Today, I share a summary of my presentation (the published paper will be available this November). Are you working on genAI tools, especially developing new ideas, features and market positioning ? Let’s chat about how we can work together on a case study. Reach out at stef@sendfull.com
The Foundations of the Design Process
Human-centered design practitioners, such as designers and design researchers, typically start the design process by seeking to understand existing problem spaces. Examples include learning about a potential audience’s current context, goals and pain points.
Following a thorough search of problem space, we identify “people problems” and opportunities to address with a design solution. Solution space follows from problem space. We advise our teams against leading development with a given technology solution. This problem-space-first approach is key to the reasoning processes and subsequent problem framing that experienced practitioners engage in (more on that in episode 30).
This approach is modeled in classic design frameworks such as the The Double Diamond, where we diverge and converge to land on the problem we’re solving, and again, to identify and refine the solution to that problem.

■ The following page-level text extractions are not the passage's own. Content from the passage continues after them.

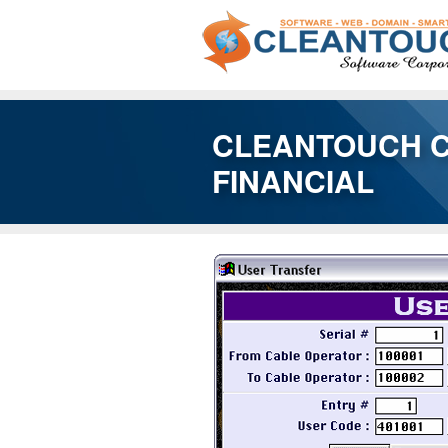
CLEANTOUCH 
FINANCIAL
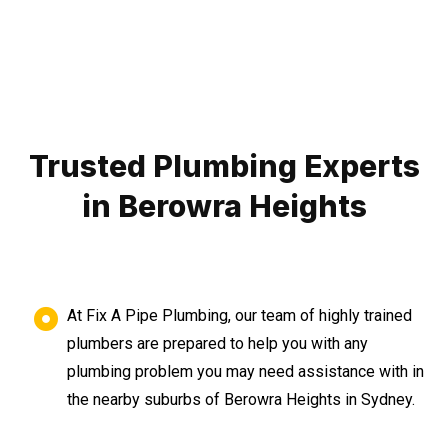
Trusted Plumbing Experts
in Berowra Heights
At Fix A Pipe Plumbing, our team of highly trained
plumbers are prepared to help you with any
plumbing problem you may need assistance with in
the nearby suburbs of Berowra Heights in Sydney.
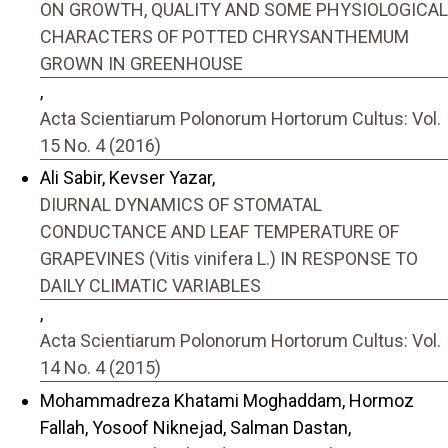
ON GROWTH, QUALITY AND SOME PHYSIOLOGICAL
CHARACTERS OF POTTED CHRYSANTHEMUM
GROWN IN GREENHOUSE
,
Acta Scientiarum Polonorum Hortorum Cultus: Vol.
15 No. 4 (2016)
Ali Sabir, Kevser Yazar,
DIURNAL DYNAMICS OF STOMATAL
CONDUCTANCE AND LEAF TEMPERATURE OF
GRAPEVINES (Vitis vinifera L.) IN RESPONSE TO
DAILY CLIMATIC VARIABLES
,
Acta Scientiarum Polonorum Hortorum Cultus: Vol.
14 No. 4 (2015)
Mohammadreza Khatami Moghaddam, Hormoz
Fallah, Yosoof Niknejad, Salman Dastan,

GenAI is Challenging the Foundations of How We Design
Enter genAI, a class of machine learning that generates text, images or sound output, based on user input across these same modalities. GenAI sprung into mainstream consciousness in November 2022, with the release of Open AI’s ChatGPT. ChatGPT became the fastest growing application in history, reaching 100 million monthly active users within two months. Since then, we have observed unprecedented, exponential and worldwide growth of genAI.
GenAI isn’t just disrupting markets - it’s disrupting the foundations of how we work. This quote by Paul Graham, co-founder of influential venture capital firm and startup accelerator, Y-Combinator, sums up the disruptive innovation force gen AI is exerting.:
GenAI is “the exact opposite of a solution in search of a problem. It's the solution to far more problems than its developers even knew existed.” - Paul Graham, co-founder, Y-Combinator.
GenAI - this rapidly evolving technology solution - is unlocking a new range of problem spaces to which it can be applied. The diagram below shows how genAI solution space is increasing in size from left to right. A corresponding, increasing number of problem spaces are expanding against this backdrop.

This isn’t the first time we’ve seen a disruptive innovation exert this solution-first push unlock new problem spaces. For example, we needed Apple’s iPhone (solution) to unlock the potential of mobile-first use cases (problem spaces) - for instance, sharing photos via social media (e.g., Instagram), ridesharing (e.g., Uber) and mobile payments (e.g., Venmo). However, the timescale of solution space advancement was longer and more incremental than what we’re seeing when it comes to genAI development.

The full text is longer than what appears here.